DeepSeek R1 is a new model from Chinese startup DeepSeek released on January 20th with impressive reasoning ability which rivals (or beats) the existing leading reasoning models (ie, o1 from OpenAI). It is available from a few different providers but from my perspective the most interesting thing is that it's open source and is available in distilled form with similar performance (ie, distilled to Qwen or Llama models, which can be self-hosted).
One question we see (from our users as well as the broader public) is "is DeepSeek safe?". Sure, DeepSeek is hosted by a Chinese company, so most organizations (and the country) may have some questions about that, but the real concern is about your data, what happens to it, what should be sent or not sent. And in that case, it doesn't matter if it's DeepSeek or any other public LLM provider. As an enterprise organization, you have to be careful what you do with your sensitive data. You need tight control and audit trails for your data or risk significant harm to your company with slip ups.

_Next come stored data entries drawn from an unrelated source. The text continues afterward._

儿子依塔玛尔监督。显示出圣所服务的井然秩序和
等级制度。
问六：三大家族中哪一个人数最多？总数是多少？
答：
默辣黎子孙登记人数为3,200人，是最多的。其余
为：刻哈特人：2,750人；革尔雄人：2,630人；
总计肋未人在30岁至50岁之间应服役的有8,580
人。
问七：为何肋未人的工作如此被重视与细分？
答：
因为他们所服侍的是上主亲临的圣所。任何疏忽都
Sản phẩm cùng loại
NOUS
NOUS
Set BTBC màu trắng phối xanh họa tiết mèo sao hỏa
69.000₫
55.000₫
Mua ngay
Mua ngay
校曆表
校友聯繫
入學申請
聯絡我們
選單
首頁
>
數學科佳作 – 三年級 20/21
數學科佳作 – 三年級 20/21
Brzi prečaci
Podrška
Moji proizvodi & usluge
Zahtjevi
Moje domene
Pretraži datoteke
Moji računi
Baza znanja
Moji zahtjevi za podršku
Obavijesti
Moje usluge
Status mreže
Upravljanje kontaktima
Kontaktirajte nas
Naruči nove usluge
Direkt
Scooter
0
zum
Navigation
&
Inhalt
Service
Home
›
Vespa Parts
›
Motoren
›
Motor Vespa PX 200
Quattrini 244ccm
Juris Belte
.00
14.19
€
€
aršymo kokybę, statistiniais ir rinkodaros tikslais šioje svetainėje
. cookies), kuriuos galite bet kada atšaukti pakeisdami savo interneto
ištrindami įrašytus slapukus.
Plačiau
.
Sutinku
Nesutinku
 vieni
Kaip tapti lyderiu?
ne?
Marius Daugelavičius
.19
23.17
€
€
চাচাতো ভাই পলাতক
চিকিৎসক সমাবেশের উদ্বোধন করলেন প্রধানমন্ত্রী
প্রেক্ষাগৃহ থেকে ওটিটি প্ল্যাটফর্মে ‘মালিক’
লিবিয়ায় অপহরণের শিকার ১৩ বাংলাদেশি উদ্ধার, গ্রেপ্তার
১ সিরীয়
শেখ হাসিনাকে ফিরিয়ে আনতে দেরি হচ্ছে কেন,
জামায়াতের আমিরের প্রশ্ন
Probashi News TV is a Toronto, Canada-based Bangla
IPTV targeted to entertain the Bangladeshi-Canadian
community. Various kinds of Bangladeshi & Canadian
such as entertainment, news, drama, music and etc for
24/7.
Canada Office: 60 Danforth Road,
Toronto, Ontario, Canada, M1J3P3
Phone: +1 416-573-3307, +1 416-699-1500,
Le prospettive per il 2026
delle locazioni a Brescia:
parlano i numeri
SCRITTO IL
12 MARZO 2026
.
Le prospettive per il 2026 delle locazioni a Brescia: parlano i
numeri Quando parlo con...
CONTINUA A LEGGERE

This blog covers some ways to enable tighter control and audit for your interactions with DeepSeek.
Establishing Control
Application developers building apps that leverage LLMs are the first line of defense when establishing control over LLM usage. These developers must be responsible in what data they send or receive in terms of detecting, scrubbing, or outright limiting it. They can adopt content safety or guardrail systems to help with that. They must also be responsible in securely connecting to any LLMs they use. This includes keeping client id, secrets, authorization tokens safe. Code reviews and responsible coding can help here, but this is just one line of defense.
Whenever you consider security and compliance, you must think in terms of "defense in depth". The organizations we work with at Solo.io require having more options to control these LLM interactions.
Establishing an intermediary which acts as an out-of-application way to observe, audit, and control these interactions is crucial. This can be done with a piece of middleware like an API gateway or a more dedicated AI gateway. These AI gateways can implement security, WAF (IP-based controls), and further apply policy around what LLMs can be used, securing their connections, and most importantly, placing a second line of defense for guardrails. These guardrails can inspect the request and do analysis to determine whether or not they should be allowed (or conversely, inspect a response from an LLM and determine whether it should be allowed).
This intermediary allows an organization to implement a "kill-switch" type architecture should a vulnerability be discovered. That is, it would be easier to apply new guardrails quickly at this intermediary than it would be to go to all respective application teams and ask them to update their code.
In the case of DeepSeek R1, we also have the option to take the open source model (or one of it's distilled variants) and run it ourselves, that is, in our datacenters/VPC, and under our control. We will still want guardrails in place, but running it ourselves means the data being sent to/from will be under our control. We see some of our larger enterprise customers doing this by building out their own GPU infrastructure to run these types of models.
Putting this into Practice
We can use AI Gateway like Gloo Gateway to help implement these intermediary controls for security, prompt guarding, and routing/failover to either the public DeepSeek R1 or to our own self-hosted R1 model.
To demonstrate this, we will deploy the AI gateway on GKE along with a locally hosted deepseek-r1:7b model. We will use the NVIDIA GPU operator to configure the GPUs and containerd so that GPU enabled workloads can take advantage of the accelerators.
We will see how we can use powerful security and guardrail capabilities from Gloo AI Gateway to implement control and observability when calling Deepseek models whether they are publicly hosted or locally/self hosted.
Check out this 5 minute demo to see the following details (source code available):
- Running a self hosted deepseek-r1 7B model on GKE with NVIDIA L4 GPUs and NVIDIA GPU Operator
- Running a mature, powerful OSS AI gateway capable of applying guardrails as an intermediary
- Securing traffic to Deepseek using your own security mechanisms instead of provider API keys
- Routing/splitting traffic to local Deepseek instead of public one without clients knowing
Conclusion
Deepseek is a powerful model, but just like with any model hosted by a provider, you should be very wary of what data and information you're sending to it. Deepseek may be safe, but who knows? Who knows about any LLM model provider? You should implement strict security, observability, and guardrail systems before you use any LLM provider. An AI Gateway like Gloo Gateway helps implement a safe "kill-switch" style architecture which gives you defense in depth.